Ohnehin stellt sich die Frage, ob eine Verhandlungslösung ein Mehr an Gestaltungsspielraum für die Verbände ergeben wird. Fest steht ja, dass BÄK, PKV und Beihilfe in jahrelanger Konsensarbeit bereits den Vorschlag einer GOÄ-Novelle erarbeitet haben. Das wird wohl für die KOMV als beispielgebend für eine Verhandlungslösung gedient haben. Absolut nachvollziehbar ist jedenfalls, dass BÄK und PKV jetzt fordern, die Umsetzung der GOÄ-neu schnell in die Vorschläge der Honorarkommission einfließen zu lassen. Die Leistungslegendierung für GKV und PKV soll in einem sogenannten Gemeinsamen Leistungsausschuss erfolgen. Und für die Kostenbewertung wäre dann ein Gemeinsames Institut zuständig. Beide, Ausschuss wie Institut, sollen dann durch Vertreter des GKV-Spitzenverbands, der KBV, der BÄK und des PKV-Verbands besetzt sein und – jetzt kommt es – der Rechtsaufsicht durch das BMG unterliegen! Wenn das mal keine Hintertür für eine schleichende Vereinheitlichung ist! Erst in einem nächsten Schritt wären dann dezidierte Unterschiede zwischen GOÄ und EBM ersichtlich, dann nämlich, wenn die Preise der Leistungen zwischen GKV und PKV festgelegt werden.

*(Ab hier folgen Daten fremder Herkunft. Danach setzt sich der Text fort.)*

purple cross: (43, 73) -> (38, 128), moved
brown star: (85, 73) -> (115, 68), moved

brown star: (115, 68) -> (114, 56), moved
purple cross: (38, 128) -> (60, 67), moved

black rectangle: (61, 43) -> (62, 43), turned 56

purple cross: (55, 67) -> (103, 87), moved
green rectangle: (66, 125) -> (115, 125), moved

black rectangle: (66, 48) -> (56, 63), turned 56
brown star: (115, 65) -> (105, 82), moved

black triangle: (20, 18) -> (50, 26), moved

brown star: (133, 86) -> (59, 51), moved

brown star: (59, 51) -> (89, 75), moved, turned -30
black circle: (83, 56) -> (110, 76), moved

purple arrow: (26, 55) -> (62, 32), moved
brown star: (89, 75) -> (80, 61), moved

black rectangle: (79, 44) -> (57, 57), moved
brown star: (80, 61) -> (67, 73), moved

Natürlich erachten wir es als positiv, dass die KOMV klar sagt, dass eine Zusammenführung von EBM und GOÄ weder geeignet noch notwendig ist, um die Defizite beider Vergütungssysteme zu beseitigen. Doch Achtung: Von einer Einheitsgebührenordnung trennt der KOMV-Vorschlag lediglich der unterschiedliche Preis im vertragsärztlichen und privaten Bereich. Von da aus ist es nicht mehr weit bis zu altbekannten politischen Forderungen von gleicher Leistung zum gleichen Preis. Und wenn man schon bei der verbesserten Vergleichbarkeit von Leistungen ist, ist man ganz schnell auch dabei, die Ärzte in eine Rechtfertigung zu drängen: Sie müssten höhere Preise in der PKV begründen. Das ginge dann wohl nur durch eine Qualitätsdiskussion.

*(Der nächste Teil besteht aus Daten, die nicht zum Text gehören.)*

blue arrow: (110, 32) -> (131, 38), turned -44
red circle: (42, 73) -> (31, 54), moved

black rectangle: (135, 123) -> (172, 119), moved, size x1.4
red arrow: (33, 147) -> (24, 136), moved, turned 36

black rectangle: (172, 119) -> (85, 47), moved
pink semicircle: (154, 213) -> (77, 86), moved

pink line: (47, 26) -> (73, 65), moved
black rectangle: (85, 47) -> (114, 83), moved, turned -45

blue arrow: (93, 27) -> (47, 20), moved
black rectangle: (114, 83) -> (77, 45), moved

Was aus dem Vorschlag wird, ist völlig offen. Fest steht für uns: Der Vorschlag birgt zwar Chancen, die jahrzehntelange Stagnation im privaten Gebührenbereich zu überwinden. Aber: Die Unterschiede zwischen GOÄ und EBM könnten auch so weit nivelliert werden, dass am Ende eine Einheitsgebührenordnung entsteht. Und davon sind dann die Zahnärzte genauso betroffen. Wir werden also dicht dranbleiben und den Prozess mit fundierten Argumenten begleiten.